Yellen offers a symbolic picture of the collapse of the Co-Prosperity Sphere in Burma. In June 1945, following the British recapture of Rangoon, the Burma National Army paraded to celebrate their liberation from Japanese rule. Much to the chagrin of British onlookers, they did so in full Japanese-style military garb through the streets like the Japanese soldiers. Yellen argues that “local leaders took what they could from Japan, using the Co-Prosperity Sphere for anticolonial ends” (200). However, there was an ironic twist to their perfidy. Japan still benefited from their state building because “bequeathing independence was part and parcel of attempts to showcase Japanese benevolence” and a propagandist’s dream (201).
In conclusion, Yellen touches on the ghosts of Japan’s Co-Prosperity Sphere, which continued to haunt Asia long after the war. As Yellen quotes Shinobu Seizaburō’s argument, there were two Pacific Wars—one that was a war of empires and another being an anticolonial war fought by occupied territories in Southeast Asia (207). Although Japan lost both wars, the concept of Co-Prosperity did not die. After the war ended, the media in the US lamented in response to the nationalistic surge across the South East that the slogan “Asia for the Asiatics” appeared to have won. Then, by the fall of 1949, the US State Department discussed the need to “get Japan back into the old Great East Asian Co-Prosperity sphere” to assist Japan’s industrial rehabilitation and make it a stable US buffer in the Cold War. Precisely because the notion of the Co-Prosperity Sphere was a “moving target” (208) and because the name sounded appealing (more so than the German slogan Lebensraum), it could be employed and manipulated by different people at different times even after World War II.
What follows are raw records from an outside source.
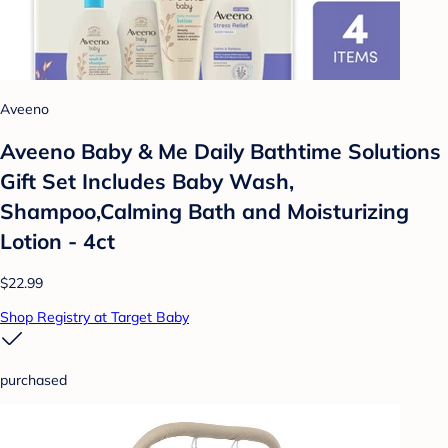
Aveeno
Aveeno Baby & Me Daily Bathtime Solutions
Gift Set Includes Baby Wash,
Shampoo,Calming Bath and Moisturizing
Lotion - 4ct
$22.99
Shop Registry at Target Baby
purchased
To attain a more comprehensive view of the Co-Prosperity Sphere, it is desirable to study and compare China and Manchukuo, the Dutch East Indies, and India on multiple levels of analysis. Precisely because the Co-Prosperity Sphere was overpromising, it remains difficult to discern which parts of it remained mere fantasies or became realities in what manners to whom. New works are emerging in Japan that investigate the convoluted relations the regional leaders had with Japan under the Co-Prosperity Sphere and their impact on Asian development after World War II. Studies on Wang Jingwei and other leaders in Japan-occupied territories in China are burgeoning to gauge their overall impact on the Chinese Civil War. There is also growing literature on the role of white Russian collaborators in Manchukuo as cultural intermediaries between Russia and Asia. The place of Islam in the Co-Prosperity Sphere is another area of growing interest. Takeshima Yoshinari’s latest work, DaiTōA Kyōeiken no “Dokuritsu Biruma” (“Independent Burma” in the Greater East Asian Co-Prosperity Sphere; Tokyo: Minerva Shobō, 2020) is noteworthy in that it discusses both Japanese compromise and appeasement as well as atrocity and injustice in Burma. Yellen’s study is a welcome step toward a fuller understanding of GEACPS led by international scholars on a truly global basis.